Iain Dooley mail at iaindooley.com
Tue May 10 20:13:22 CEST 2005



Brad Knowles wrote:
> At 3:27 PM -0700 2005-05-09, Tyler Strickland wrote:
> 
> 
>> That's entirely possible - the system is an old sun running sendmail.
> 
> 
> 	Older versions of sendmail can certainly have some issues in this 
> respect.  More modern versions work much better, but still require 
> some additional configuration changes in order to get them to work 
> better with large mailing lists.
> 
> 
>> I'm currently building a new mail server to replace it that should be
>> able to handle the load much better by running postfix on a
>> hyperthreaded Pentium 4.
> 
> 
> 	See the stuff in the FAQ about "performance".
> 
> 	For one, HyperThreading almost always hurts performance and does 
> not help.  This is a seriously dain-bramaged idea that Intel had that 
> never panned out, although they did get enough people interested in 
> the concept that once AMD came out with a real dual-core chip, 
> performance really has improved significantly.
> 
> 
> 	For two, you don't need CPU.  You need RAM and disk I/O capacity. 

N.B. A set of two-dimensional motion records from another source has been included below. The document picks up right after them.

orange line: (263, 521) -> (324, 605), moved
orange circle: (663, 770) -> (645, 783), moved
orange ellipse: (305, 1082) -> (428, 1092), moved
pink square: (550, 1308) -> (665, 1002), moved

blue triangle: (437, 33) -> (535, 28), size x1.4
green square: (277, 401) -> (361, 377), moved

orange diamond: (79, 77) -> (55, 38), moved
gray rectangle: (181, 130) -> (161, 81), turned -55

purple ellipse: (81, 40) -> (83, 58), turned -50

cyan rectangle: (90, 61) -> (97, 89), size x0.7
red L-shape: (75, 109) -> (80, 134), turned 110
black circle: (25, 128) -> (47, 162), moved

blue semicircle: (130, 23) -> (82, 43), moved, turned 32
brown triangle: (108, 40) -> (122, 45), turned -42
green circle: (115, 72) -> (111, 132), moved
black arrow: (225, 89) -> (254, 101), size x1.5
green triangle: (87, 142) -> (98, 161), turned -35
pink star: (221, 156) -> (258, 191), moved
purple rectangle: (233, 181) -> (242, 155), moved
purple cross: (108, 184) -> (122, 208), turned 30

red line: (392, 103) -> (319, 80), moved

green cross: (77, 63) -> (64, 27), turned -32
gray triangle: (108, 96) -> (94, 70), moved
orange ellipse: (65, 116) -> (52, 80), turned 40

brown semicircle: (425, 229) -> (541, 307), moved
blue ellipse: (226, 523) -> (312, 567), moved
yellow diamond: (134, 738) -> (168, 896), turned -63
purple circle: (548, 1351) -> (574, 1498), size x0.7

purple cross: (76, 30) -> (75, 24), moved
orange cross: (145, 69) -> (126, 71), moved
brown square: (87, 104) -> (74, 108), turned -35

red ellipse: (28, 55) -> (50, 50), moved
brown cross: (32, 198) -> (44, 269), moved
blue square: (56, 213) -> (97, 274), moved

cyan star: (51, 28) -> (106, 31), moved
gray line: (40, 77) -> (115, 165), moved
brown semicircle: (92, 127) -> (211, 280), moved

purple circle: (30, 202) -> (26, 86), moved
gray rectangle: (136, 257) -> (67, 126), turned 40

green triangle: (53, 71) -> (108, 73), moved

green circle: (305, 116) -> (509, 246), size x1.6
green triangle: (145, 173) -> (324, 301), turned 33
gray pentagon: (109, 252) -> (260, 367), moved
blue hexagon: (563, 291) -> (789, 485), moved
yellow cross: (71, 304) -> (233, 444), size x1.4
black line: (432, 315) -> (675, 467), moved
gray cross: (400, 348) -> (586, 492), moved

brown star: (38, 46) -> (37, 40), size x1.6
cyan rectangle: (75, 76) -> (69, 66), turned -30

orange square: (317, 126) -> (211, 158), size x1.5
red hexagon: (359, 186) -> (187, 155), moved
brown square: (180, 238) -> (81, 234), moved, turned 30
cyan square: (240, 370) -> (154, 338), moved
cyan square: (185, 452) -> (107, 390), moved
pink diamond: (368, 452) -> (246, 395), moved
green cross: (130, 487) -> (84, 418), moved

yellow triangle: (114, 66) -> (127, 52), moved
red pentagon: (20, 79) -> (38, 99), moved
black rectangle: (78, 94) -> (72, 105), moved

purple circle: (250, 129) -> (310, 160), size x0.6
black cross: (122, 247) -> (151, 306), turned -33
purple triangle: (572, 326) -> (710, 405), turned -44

> Not disk space, but I/O capacity.  When an MTA receives a mail 
> message, it creates one or more temporary files to store that 
> message.  When the message has been delivered, the temporary files 
> are deleted.  Between those two points, there may be many more file 
> creations, deletions, and renaming operations just for that one 
> message.
> 
> 	Each of these types of operations are known as Synchronous 
> Meta-Data Operations, and they require that the entire directory be 
> locked against all other changes during the process of that 
> operation.  You would think that this would not hurt performance very 
> much, but think of a turnstile going into a football stadium -- no 
> matter how fast it operates, the simple fact that it only allows 
> through one person at a time will mean that the total throughput is 
> greatly reduced.
> 
> 	A fast intelligent hardware RAID array with a large quantity of 
> battery-backed write-back RAM cache and high-speed internal 
> interfaces to high-speed drives with intelligent disk queueing (i.e., 
> SCSI with Tagged Command Queueing, or good SATA drives that actually 
> properly implement a similar feature) can really help.  A fast 
> filesystem which optimizes synchronous meta-data operations can also 
> help.
> 
> 
> 	But all this is covered in the FAQ, and you should read about it 
> when you search for "performance".
> 
> 	I will tell you that if you're trying to build a high-performance 
> mail/mailing list server, about the worst possible mistake you could 
> make would be to try to build the machine without first reading the 
> information on this subject in the FAQ, and reading the various 
> pieces of documentation that are referenced.